Fürths Abstiegskampf spitzt sich nach bitterer Heimniederlage gegen Hertha BSC zu
Hannah HofmannFürths Abstiegskampf spitzt sich nach bitterer Heimniederlage gegen Hertha BSC zu
SpVgg Greuther Fürth erleidet schmerzhafte 1:2-Heimniederlage gegen Hertha BSC – Abstieg droht nach 27 Jahren
Trotz fast 60 Minuten in Überzahl hat die SpVgg Greuther Fürth ein folgenschweres 1:2 (0:1) gegen Hertha BSC kassiert und steht damit am Rande des Abstiegs aus den beiden höchsten deutschen Ligen, in denen der Verein seit 27 Jahren vertreten war. Ein spätes Ehrentreffer von Noël Futkeu änderte nichts mehr am Ergebnis.

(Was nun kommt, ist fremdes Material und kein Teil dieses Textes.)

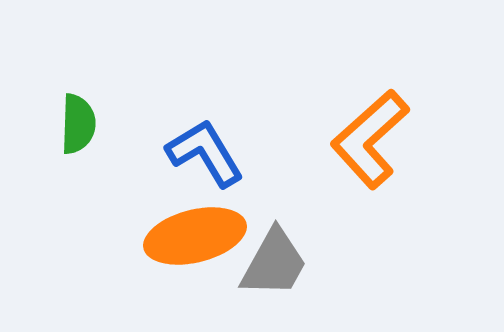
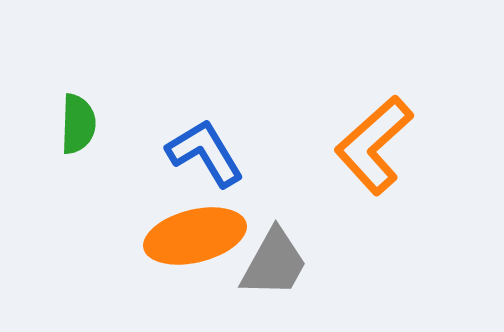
orange L-shape: moved 4 px right, 6 px down
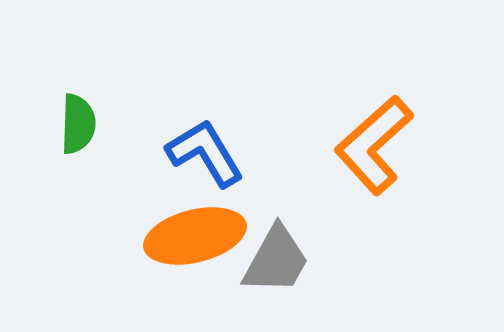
gray trapezoid: moved 2 px right, 3 px up
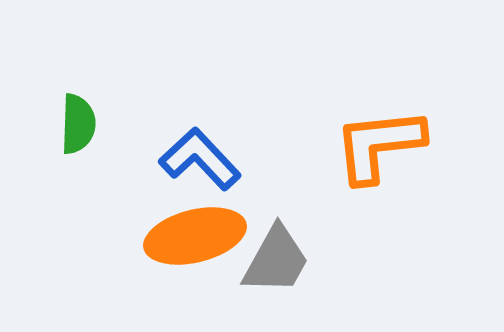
orange L-shape: moved 5 px right; rotated 36 degrees clockwise
blue L-shape: moved 5 px left, 6 px down; rotated 12 degrees counterclockwise
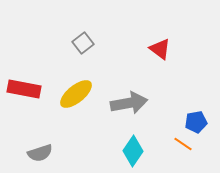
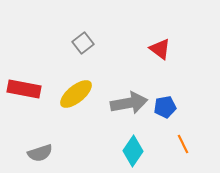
blue pentagon: moved 31 px left, 15 px up
orange line: rotated 30 degrees clockwise
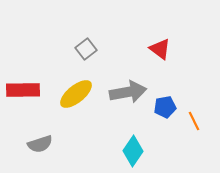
gray square: moved 3 px right, 6 px down
red rectangle: moved 1 px left, 1 px down; rotated 12 degrees counterclockwise
gray arrow: moved 1 px left, 11 px up
orange line: moved 11 px right, 23 px up
gray semicircle: moved 9 px up
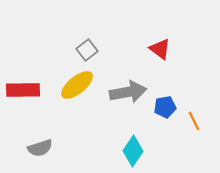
gray square: moved 1 px right, 1 px down
yellow ellipse: moved 1 px right, 9 px up
gray semicircle: moved 4 px down
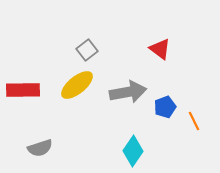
blue pentagon: rotated 10 degrees counterclockwise
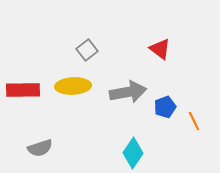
yellow ellipse: moved 4 px left, 1 px down; rotated 36 degrees clockwise
cyan diamond: moved 2 px down
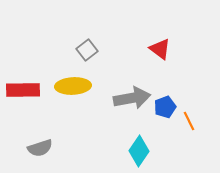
gray arrow: moved 4 px right, 6 px down
orange line: moved 5 px left
cyan diamond: moved 6 px right, 2 px up
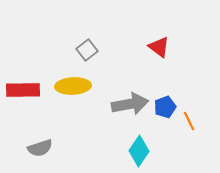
red triangle: moved 1 px left, 2 px up
gray arrow: moved 2 px left, 6 px down
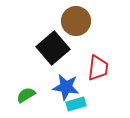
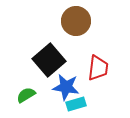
black square: moved 4 px left, 12 px down
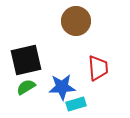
black square: moved 23 px left; rotated 28 degrees clockwise
red trapezoid: rotated 12 degrees counterclockwise
blue star: moved 4 px left; rotated 12 degrees counterclockwise
green semicircle: moved 8 px up
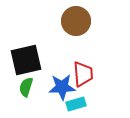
red trapezoid: moved 15 px left, 6 px down
green semicircle: rotated 42 degrees counterclockwise
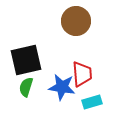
red trapezoid: moved 1 px left
blue star: rotated 12 degrees clockwise
cyan rectangle: moved 16 px right, 2 px up
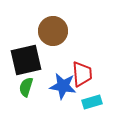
brown circle: moved 23 px left, 10 px down
blue star: moved 1 px right, 1 px up
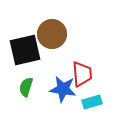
brown circle: moved 1 px left, 3 px down
black square: moved 1 px left, 10 px up
blue star: moved 3 px down
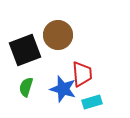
brown circle: moved 6 px right, 1 px down
black square: rotated 8 degrees counterclockwise
blue star: rotated 8 degrees clockwise
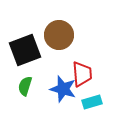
brown circle: moved 1 px right
green semicircle: moved 1 px left, 1 px up
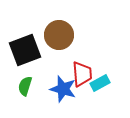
cyan rectangle: moved 8 px right, 19 px up; rotated 12 degrees counterclockwise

Fürths Hoffnungen erhielten früh Auftrieb, als Herthas Josip Brekalo in der 32. Minute mit Rot vom Platz flog. Doch selbst in Unterzahl behielt die Mannschaft aus Berlin die Kontrolle über das Spiel.
Den Durchbruch erzielte der erst 16-jährige Kennet Eichhorn, der mit seinem Tor zum 1:0 (41.) zum jüngsten Torschützen in der Geschichte der 2. Bundesliga wurde. Hertha baute die Führung in der 84. Minute aus, als Michael Cuisance mit einem Distanzschuss zum 2:0 traf.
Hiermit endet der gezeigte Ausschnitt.